Perfect. Thank you so much, and wish you good luck.

Eftichios Vassilakis
Chairman, Aegean Airlines

Thank you.

Operator

The next question is from the line of Yiannis Kalogeropoulos with Beta Securities. Yannis, go ahead.

Yiannis Kalogeropoulos
Equity Research Analyst, Beta Securities

Hello, gentlemen. Good afternoon. I have two questions. One regarding the percentage, the current percentage of fuel hedging that you have. Where does that stand now, right now as a percentage? I mean, is it below or above 50%, let's say? The second one has to do with your dividend policy. Supposing that for the full year you turn in net income positive, are you planning to resume with dividends distribution to shareholders?
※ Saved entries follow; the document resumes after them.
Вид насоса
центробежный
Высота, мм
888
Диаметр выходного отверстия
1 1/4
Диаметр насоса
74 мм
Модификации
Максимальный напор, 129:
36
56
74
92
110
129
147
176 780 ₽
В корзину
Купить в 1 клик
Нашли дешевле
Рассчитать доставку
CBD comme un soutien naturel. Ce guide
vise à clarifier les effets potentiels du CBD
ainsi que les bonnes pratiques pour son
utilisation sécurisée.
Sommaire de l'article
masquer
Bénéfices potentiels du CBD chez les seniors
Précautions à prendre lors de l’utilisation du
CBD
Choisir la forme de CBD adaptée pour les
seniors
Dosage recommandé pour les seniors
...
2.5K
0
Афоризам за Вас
Thank you.

Eftichios Vassilakis
Chairman, Aegean Airlines

I have two definite answers for the last question. One, we are certain that we will be profitable this year. After all, if I told you that our quarter three is going to be no less than quarter three, 2019 as a quarter, that effectively secures a significant amount of profitability. One. Two, no way we will distribute a dividend this year, and very, very unlikely we would distribute a dividend even the year after that. It's very important to rebuild our capital base to a significantly higher level, even than it was before the COVID crisis, because we expect our balance sheet to expand as we are accepting new aircraft, and therefore we also need a higher capital base.

No dividend expectation for this year regardless of what, how positive the result will be, and very little possibility of distributing income from 2023 into 2024 unless 2023 ends up being a very, very magic year. I think that's a clear response to that. In terms of hedging for this year, we said that in the beginning. Roughly speaking, we are at 50% for the remainder of this year at levels that are about $640-$650 per metric ton for jet fuel. For next year we're around 24%-25% at levels around $800 per metric ton.

Obviously we have been significantly less aggressive in buying fuel forward for 2023 because of the levels that both Brent, but more significantly jet fuel crack spreads stand today. Which is why we are at a lower hedging level in 2023 than we would typically be six months before the beginning of the next year or five months before the beginning of next year.

Yiannis Kalogeropoulos
Equity Research Analyst, Beta Securities

Okay, that's clear. Thanks a lot.

Operator

The next question is from the line of Vijay Singh with Fiera Capital. Please go ahead.

Vijay Singh
Portfolio Manager, Fiera Capital

Hi. I had a question on hedging, but it has been answered, so thank you very much.

Operator

As a reminder, if you would like to ask a question, please press star one on your telephone. Once again, to register for a question, please press star one on your telephone. As a final reminder, to register for a question, please press star one on your telephone. Ladies and gentlemen, there are no further questions at this time. I will now turn the conference over to Mr. Vassilakis for any closing comments. Thank you.

Eftichios Vassilakis
Chairman, Aegean Airlines

Thank you all for attending our call today. As I said, happy to report positive results and a very positive trend in the summer. Looking forward to talking to you again sometime early November when I hope we'll be publishing our nine-month trading update. Of course, then you will have a much clearer picture for the year and, of course, a first outlook about what we expect to do capacity-wise, destination-wise, and how we feel about the overall demand situation for 2023. Thank you very much and have a nice weekend.

Operator

Ladies and gentlemen, the conference is now concluded and you may disconnect your telephone. Thank you for calling and have a good afternoon.